The shell script does not complete until I restart rsyslog, on the central
log collector, and when I look at the timestamps in the logfile on the log
collector, I see a large time difference between log line 3303 and 3304.

My plan is to get rsyslog to spool all log entries locally, while the
connection the the central log collector is interrupted, and then flush all
the spooled log messages to the central log collector when the communication
is restored - while the rest of the client system continues with business as
usual.

I can send you a debug log is needed.


-- David Darville
Problems with spooling to disk [ In reply to ]
From what I see, this should work. So please send the debug log, client
(more important) and server please :)

Thanks,
Rainer

> -----Original Message-----
> From: rsyslog-bounces at lists.adiscon.com [mailto:rsyslog-
> bounces at lists.adiscon.com] On Behalf Of David Darville
> Sent: Thursday, August 07, 2008 2:06 PM
> To: rsyslog at lists.adiscon.com
> Subject: [rsyslog] Problems with spooling to disk
>
> Hello everybody
>
> Now I'm trying to configure rsyslog to spool log messages to disk,
> while the
> connection to the central log collector is down. But it does not
> work......
>
> I am using rsyslog v 3.21.2
>
> I have configured the client rsyslog like this:
>
> $ModLoad imuxsock
> $ModLoad omrelp
> $WorkDirectory /var/spool/rsyslog
> $ActionQueueType LinkedList
> $ActionQueueFileName rsyslog-buffer
> $ActionResumeRetryCount -1
> $ActionQueueSaveOnShutdown on
> *.* :omrelp:172.16.0.43:2514
>
> Which is similar to the reliable forwarding configuration from the
> documentation, except that I prefer to use RELP.
>
> But When I test it, by stopping rsyslog on the central log collector,
> and
> running this small shell script on the client:
>
> #! /bin/sh
> for ((i=1;i<=10000;i+=1)); do
> logger Log line $i
> done
>
> The shell script does not complete until I restart rsyslog, on the
> central
> log collector, and when I look at the timestamps in the logfile on the
> log
> collector, I see a large time difference between log line 3303 and
> 3304.
>
> My plan is to get rsyslog to spool all log entries locally, while the
> connection the the central log collector is interrupted, and then
flush
> all
> the spooled log messages to the central log collector when the
> communication
> is restored - while the rest of the client system continues with
> business as
> usual.
>
> I can send you a debug log is needed.
>
>
> -- David Darville
> _______________________________________________
> rsyslog mailing list
> http://lists.adiscon.net/mailman/listinfo/rsyslog
Problems with spooling to disk [ In reply to ]
Thanks, I now received the log files. And, of course, they made
immediately clear what is going on ;) What you experience is flow
control kicking in. Let me first elaborate a bit:

Rsyslog knows inputs which can be delayed a bit (like tcp receiver AND
the local socket) and those who can not (like UDP). The idea is that we
can slow down senders where this does not result in loss of messages,
leaving room inside the queue on busy systems for those where we can not
do that. We had cases where not delaying caused a lot of grief.

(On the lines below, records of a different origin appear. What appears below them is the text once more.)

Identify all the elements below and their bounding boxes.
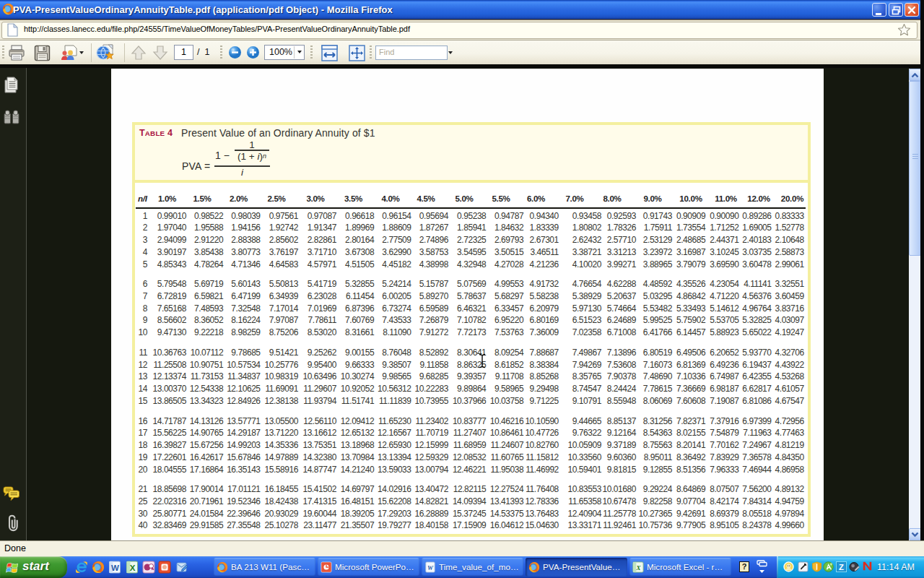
svg-text:X: X [635,564,641,571]
svg-text:X: X [130,564,136,572]
svg-text:Z: Z [839,563,844,571]
svg-text:W: W [427,564,434,571]
svg-text:W: W [111,564,119,572]
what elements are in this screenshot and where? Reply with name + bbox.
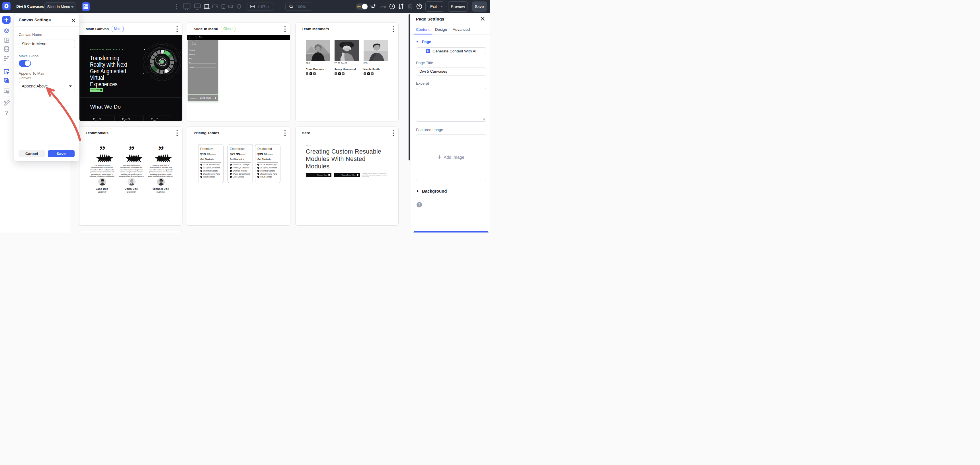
svg-text:AI: AI bbox=[426, 50, 429, 53]
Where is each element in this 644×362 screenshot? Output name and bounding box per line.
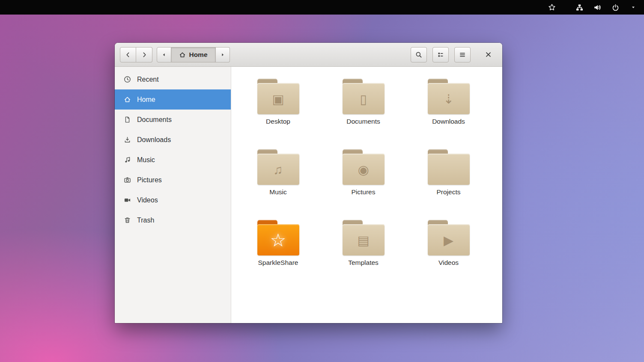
menu-button[interactable] bbox=[454, 47, 471, 62]
forward-button[interactable] bbox=[136, 47, 152, 62]
no-emblem bbox=[426, 156, 471, 184]
home-icon bbox=[124, 96, 131, 103]
folder-icon: ▤ bbox=[341, 220, 386, 256]
path-home-button[interactable]: Home bbox=[171, 47, 216, 62]
folder-icon: ⇣ bbox=[426, 79, 471, 115]
folder-icon: ▶ bbox=[426, 220, 471, 256]
sidebar-item-label: Downloads bbox=[137, 136, 171, 144]
video-camera-icon bbox=[124, 196, 131, 204]
trash-icon bbox=[124, 217, 131, 224]
nav-button-group bbox=[120, 47, 152, 62]
desktop-wallpaper: Home bbox=[0, 15, 644, 362]
folder-sparkleshare[interactable]: ☆ SparkleShare bbox=[236, 220, 321, 291]
folder-label: Videos bbox=[438, 259, 459, 267]
sidebar-item-label: Documents bbox=[137, 116, 172, 124]
folder-icon-orange: ☆ bbox=[256, 220, 301, 256]
home-icon bbox=[179, 51, 186, 58]
folder-icon: ▯ bbox=[341, 79, 386, 115]
sidebar-item-label: Recent bbox=[137, 76, 159, 83]
sidebar-item-music[interactable]: Music bbox=[115, 150, 231, 170]
volume-icon[interactable] bbox=[593, 3, 601, 11]
folder-desktop[interactable]: ▣ Desktop bbox=[236, 79, 321, 149]
chevron-down-icon[interactable] bbox=[629, 3, 637, 11]
clock-icon bbox=[124, 76, 131, 83]
document-emblem-icon: ▯ bbox=[341, 86, 386, 113]
folder-label: Projects bbox=[437, 188, 461, 196]
sidebar-item-pictures[interactable]: Pictures bbox=[115, 170, 231, 190]
search-button[interactable] bbox=[411, 47, 427, 62]
folder-downloads[interactable]: ⇣ Downloads bbox=[406, 79, 491, 149]
desktop-emblem-icon: ▣ bbox=[256, 86, 301, 113]
template-emblem-icon: ▤ bbox=[341, 227, 386, 254]
places-sidebar: Recent Home Documents bbox=[115, 67, 231, 323]
view-list-button[interactable] bbox=[432, 47, 449, 62]
folder-icon: ♫ bbox=[256, 149, 301, 185]
folder-icon: ◉ bbox=[341, 149, 386, 185]
path-bar: Home bbox=[157, 47, 230, 62]
folder-label: Desktop bbox=[266, 118, 290, 125]
sidebar-item-documents[interactable]: Documents bbox=[115, 110, 231, 130]
sidebar-item-downloads[interactable]: Downloads bbox=[115, 130, 231, 150]
path-scroll-right-button[interactable] bbox=[216, 47, 230, 62]
sidebar-item-home[interactable]: Home bbox=[115, 89, 231, 110]
power-icon[interactable] bbox=[611, 3, 619, 11]
file-view: ▣ Desktop ▯ Documents bbox=[231, 67, 502, 323]
file-manager-window: Home bbox=[115, 43, 502, 323]
sidebar-item-label: Music bbox=[137, 156, 155, 164]
sidebar-item-recent[interactable]: Recent bbox=[115, 69, 231, 89]
system-top-bar bbox=[0, 0, 644, 15]
close-window-button[interactable] bbox=[481, 47, 495, 62]
back-button[interactable] bbox=[120, 47, 136, 62]
video-emblem-icon: ▶ bbox=[426, 227, 471, 254]
folder-pictures[interactable]: ◉ Pictures bbox=[321, 149, 406, 220]
path-scroll-left-button[interactable] bbox=[157, 47, 171, 62]
music-note-icon bbox=[124, 156, 131, 163]
folder-icon: ▣ bbox=[256, 79, 301, 115]
network-icon[interactable] bbox=[575, 3, 583, 11]
folder-label: SparkleShare bbox=[258, 259, 298, 267]
folder-label: Documents bbox=[346, 118, 380, 125]
camera-emblem-icon: ◉ bbox=[341, 156, 386, 184]
sidebar-item-videos[interactable]: Videos bbox=[115, 190, 231, 210]
folder-videos[interactable]: ▶ Videos bbox=[406, 220, 491, 291]
sidebar-item-label: Trash bbox=[137, 217, 154, 224]
folder-music[interactable]: ♫ Music bbox=[236, 149, 321, 220]
camera-icon bbox=[124, 176, 131, 184]
headerbar-actions bbox=[405, 47, 471, 62]
folder-icon bbox=[426, 149, 471, 185]
sidebar-item-label: Home bbox=[137, 96, 155, 104]
folder-projects[interactable]: Projects bbox=[406, 149, 491, 220]
folder-label: Downloads bbox=[432, 118, 465, 125]
sidebar-item-label: Videos bbox=[137, 196, 158, 204]
folder-label: Pictures bbox=[352, 188, 376, 196]
window-headerbar: Home bbox=[115, 43, 502, 67]
document-icon bbox=[124, 116, 131, 123]
folder-label: Music bbox=[269, 188, 286, 196]
path-current-label: Home bbox=[189, 51, 207, 59]
music-emblem-icon: ♫ bbox=[256, 156, 301, 184]
download-icon bbox=[124, 136, 131, 143]
folder-templates[interactable]: ▤ Templates bbox=[321, 220, 406, 291]
folder-label: Templates bbox=[348, 259, 379, 267]
star-emblem-icon: ☆ bbox=[256, 227, 301, 254]
favorites-star-icon[interactable] bbox=[548, 3, 556, 11]
download-emblem-icon: ⇣ bbox=[426, 86, 471, 113]
folder-grid: ▣ Desktop ▯ Documents bbox=[236, 79, 502, 291]
sidebar-item-label: Pictures bbox=[137, 176, 162, 184]
folder-documents[interactable]: ▯ Documents bbox=[321, 79, 406, 149]
sidebar-item-trash[interactable]: Trash bbox=[115, 210, 231, 230]
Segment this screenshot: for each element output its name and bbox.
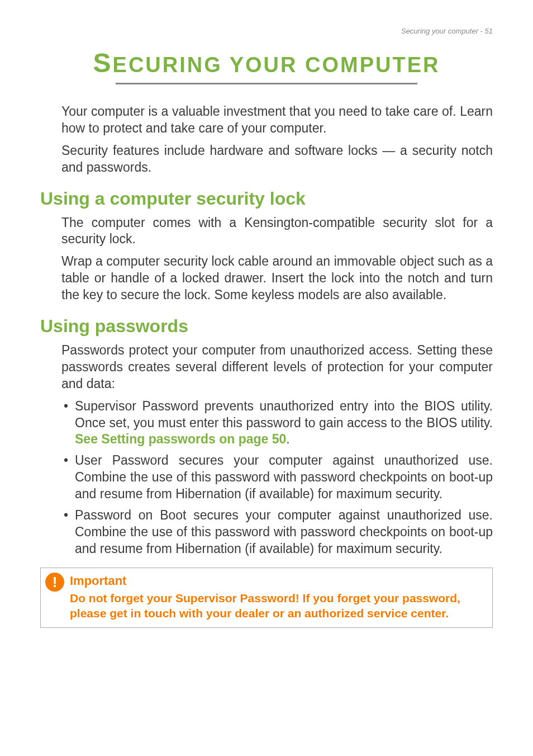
cross-reference-link[interactable]: See Setting passwords on page 50 (75, 432, 286, 446)
section-heading-security-lock: Using a computer security lock (40, 188, 493, 209)
section2-paragraph-1: Passwords protect your computer from una… (61, 342, 493, 393)
title-first-cap: S (93, 48, 113, 78)
title-underline (116, 83, 417, 84)
bullet-text-pre: Password on Boot secures your computer a… (75, 508, 493, 556)
list-item: User Password secures your computer agai… (61, 452, 493, 503)
running-header: Securing your computer - 51 (40, 27, 493, 35)
bullet-text-post: . (286, 432, 289, 446)
section1-paragraph-1: The computer comes with a Kensington-com… (61, 215, 493, 248)
list-item: Supervisor Password prevents unauthorize… (61, 398, 493, 448)
intro-paragraph-2: Security features include hardware and s… (61, 143, 493, 176)
bullet-text-pre: Supervisor Password prevents unauthorize… (75, 399, 493, 430)
exclamation-icon: ! (45, 573, 64, 592)
bullet-text-pre: User Password secures your computer agai… (75, 453, 493, 501)
callout-title: Important (70, 574, 486, 588)
page-title: SECURING YOUR COMPUTER (40, 48, 493, 78)
callout-body: Do not forget your Supervisor Password! … (70, 590, 486, 621)
important-callout: ! Important Do not forget your Superviso… (40, 568, 493, 629)
section1-paragraph-2: Wrap a computer security lock cable arou… (61, 253, 493, 304)
list-item: Password on Boot secures your computer a… (61, 507, 493, 557)
password-bullet-list: Supervisor Password prevents unauthorize… (61, 398, 493, 557)
title-rest: ECURING YOUR COMPUTER (113, 53, 440, 77)
page-container: Securing your computer - 51 SECURING YOU… (0, 0, 533, 628)
intro-paragraph-1: Your computer is a valuable investment t… (61, 103, 493, 137)
section-heading-passwords: Using passwords (40, 316, 493, 337)
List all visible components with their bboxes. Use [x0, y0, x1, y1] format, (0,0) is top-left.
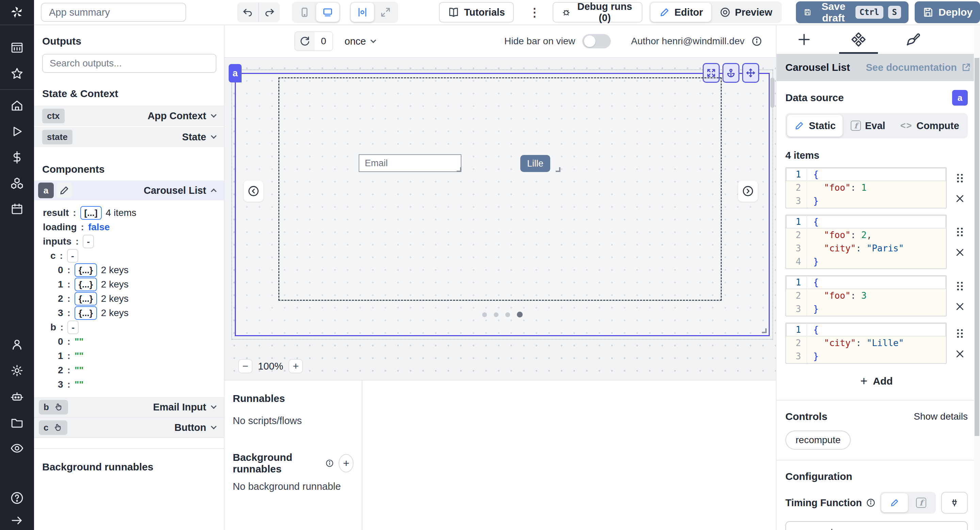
json-editor[interactable]: 1{2 "foo": 13}	[785, 167, 947, 208]
carousel-prev-button[interactable]	[243, 180, 263, 202]
expand-toggle[interactable]: {...}	[75, 263, 97, 277]
email-input-component[interactable]	[359, 154, 461, 172]
variables-icon[interactable]	[0, 144, 34, 170]
hide-bar-toggle[interactable]	[582, 34, 611, 48]
state-row[interactable]: state State	[34, 127, 224, 148]
workspace-icon[interactable]	[0, 35, 34, 61]
redo-button[interactable]	[258, 2, 279, 22]
connect-data-button[interactable]	[941, 492, 968, 514]
refresh-count-button[interactable]: 0	[294, 31, 333, 51]
component-c-row[interactable]: c Button	[34, 418, 224, 438]
add-background-runnable-button[interactable]: +	[339, 454, 353, 473]
drag-handle-icon[interactable]	[955, 226, 965, 238]
carousel-dot[interactable]	[494, 312, 498, 317]
fullscreen-layout-button[interactable]	[374, 3, 397, 22]
eval-mode-button[interactable]: f	[908, 493, 934, 512]
carousel-component-selection[interactable]: a Lille	[235, 73, 770, 336]
favorites-icon[interactable]	[0, 61, 34, 86]
folders-icon[interactable]	[0, 409, 34, 435]
runs-icon[interactable]	[0, 118, 34, 144]
tree-row[interactable]: 0:""	[58, 334, 224, 349]
schedule-dropdown[interactable]: once	[345, 36, 375, 47]
insert-component-tab[interactable]	[792, 25, 816, 54]
panel-scrollbar[interactable]	[974, 25, 980, 530]
tree-row[interactable]: 3:""	[58, 377, 224, 392]
windmill-logo[interactable]	[0, 0, 34, 25]
recompute-button[interactable]: recompute	[785, 431, 851, 450]
tree-row[interactable]: inputs:-	[43, 234, 224, 249]
resize-handle[interactable]	[762, 328, 767, 333]
resize-handle[interactable]	[556, 167, 560, 172]
show-details-link[interactable]: Show details	[914, 411, 968, 422]
carousel-pagination-dots[interactable]	[236, 312, 769, 318]
collapse-toggle[interactable]: -	[67, 321, 79, 334]
see-documentation-link[interactable]: See documentation	[866, 62, 972, 73]
remove-item-icon[interactable]	[955, 193, 965, 204]
search-outputs-input[interactable]	[42, 54, 216, 73]
expand-toggle[interactable]: [...]	[80, 206, 102, 220]
app-summary-input[interactable]	[41, 3, 186, 22]
component-settings-tab[interactable]	[846, 25, 870, 54]
deploy-button[interactable]: Deploy	[915, 2, 980, 23]
tree-row[interactable]: c:-	[50, 249, 224, 263]
collapse-toggle[interactable]: -	[83, 235, 94, 248]
undo-button[interactable]	[237, 2, 258, 22]
audit-icon[interactable]	[0, 435, 34, 461]
timing-function-select[interactable]: ease-out	[785, 521, 968, 530]
drag-handle-icon[interactable]	[955, 172, 965, 184]
centered-layout-button[interactable]	[351, 3, 374, 22]
static-mode-button[interactable]: Static	[787, 115, 843, 137]
ctx-row[interactable]: ctx App Context	[34, 105, 224, 127]
user-icon[interactable]	[0, 332, 34, 358]
carousel-dot[interactable]	[517, 312, 523, 318]
remove-item-icon[interactable]	[955, 247, 965, 257]
json-editor[interactable]: 1{2 "foo": 33}	[785, 275, 947, 316]
workers-icon[interactable]	[0, 383, 34, 409]
desktop-view-button[interactable]	[316, 3, 339, 22]
zoom-out-button[interactable]: −	[238, 359, 253, 373]
resources-icon[interactable]	[0, 170, 34, 196]
canvas-scrollbar[interactable]	[770, 78, 775, 108]
schedules-icon[interactable]	[0, 196, 34, 222]
info-icon[interactable]	[866, 498, 875, 508]
tree-row[interactable]: 2:{...}2 keys	[58, 292, 224, 306]
save-draft-button[interactable]: Save draft Ctrl S	[796, 2, 908, 23]
tree-row[interactable]: 3:{...}2 keys	[58, 306, 224, 320]
more-menu-button[interactable]: ⋮	[529, 5, 540, 19]
tree-row[interactable]: b:-	[50, 320, 224, 334]
drag-handle-icon[interactable]	[955, 328, 965, 339]
carousel-dot[interactable]	[505, 312, 510, 317]
tree-row[interactable]: loading:false	[43, 220, 224, 234]
remove-item-icon[interactable]	[955, 302, 965, 312]
settings-icon[interactable]	[0, 358, 34, 383]
tree-row[interactable]: 0:{...}2 keys	[58, 263, 224, 277]
rename-component-button[interactable]	[56, 183, 72, 198]
preview-tab[interactable]: Preview	[711, 3, 781, 22]
expand-toggle[interactable]: {...}	[75, 292, 97, 305]
json-editor[interactable]: 1{2 "foo": 2,3 "city": "Paris"4}	[785, 215, 947, 269]
tree-row[interactable]: 1:""	[58, 349, 224, 363]
mobile-view-button[interactable]	[293, 3, 316, 22]
zoom-in-button[interactable]: +	[288, 359, 303, 373]
app-canvas[interactable]: a Lille − 100% +	[224, 57, 776, 380]
eval-mode-button[interactable]: f Eval	[844, 115, 892, 137]
compute-mode-button[interactable]: <> Compute	[894, 115, 966, 137]
carousel-dot[interactable]	[482, 312, 487, 317]
expand-toggle[interactable]: {...}	[75, 278, 97, 291]
remove-item-icon[interactable]	[955, 349, 965, 359]
move-component-button[interactable]	[742, 63, 759, 83]
carousel-item-container[interactable]: Lille	[278, 77, 722, 301]
tree-row[interactable]: result:[...]4 items	[43, 206, 224, 220]
tree-row[interactable]: 2:""	[58, 363, 224, 377]
json-editor[interactable]: 1{2 "city": "Lille"3}	[785, 322, 947, 364]
drag-handle-icon[interactable]	[955, 280, 965, 292]
component-a-row[interactable]: a Carousel List	[34, 180, 224, 200]
resize-handle[interactable]	[457, 167, 461, 172]
tutorials-button[interactable]: Tutorials	[439, 2, 514, 22]
expand-toggle[interactable]: {...}	[75, 306, 97, 320]
editor-tab[interactable]: Editor	[651, 3, 711, 22]
add-item-button[interactable]: + Add	[785, 374, 968, 388]
collapse-toggle[interactable]: -	[67, 249, 78, 263]
help-icon[interactable]	[0, 485, 34, 511]
anchor-component-button[interactable]	[722, 63, 740, 83]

There are also two watermarks, the low and high delay mark. If the low
delay mark is reached, a delayable source is delayed for one second. It
is at 70% of the (in-memory) queue capacity. Again, this is all done for
some very good reasons.

However, when I introduced these features, I did not make them
configurable. Also, I did classify the local unix socket as one who can
be delayed. In your scenario, this does not stop the system, but once
the local log socket is filled up, it needs to wait one second for each
message before it is pulled.

Again, the rate limiting logic is there for good reasons. So what I now
see is that I need to add a few config statements to allow to control it
according to your needs. I am also unsure if I should re-classify
imuxsock as an input which cannot be delayed - but that also can have
some drawbacks. Maybe the best thing to do is make its state
configurable and use "not to be delayed" as default.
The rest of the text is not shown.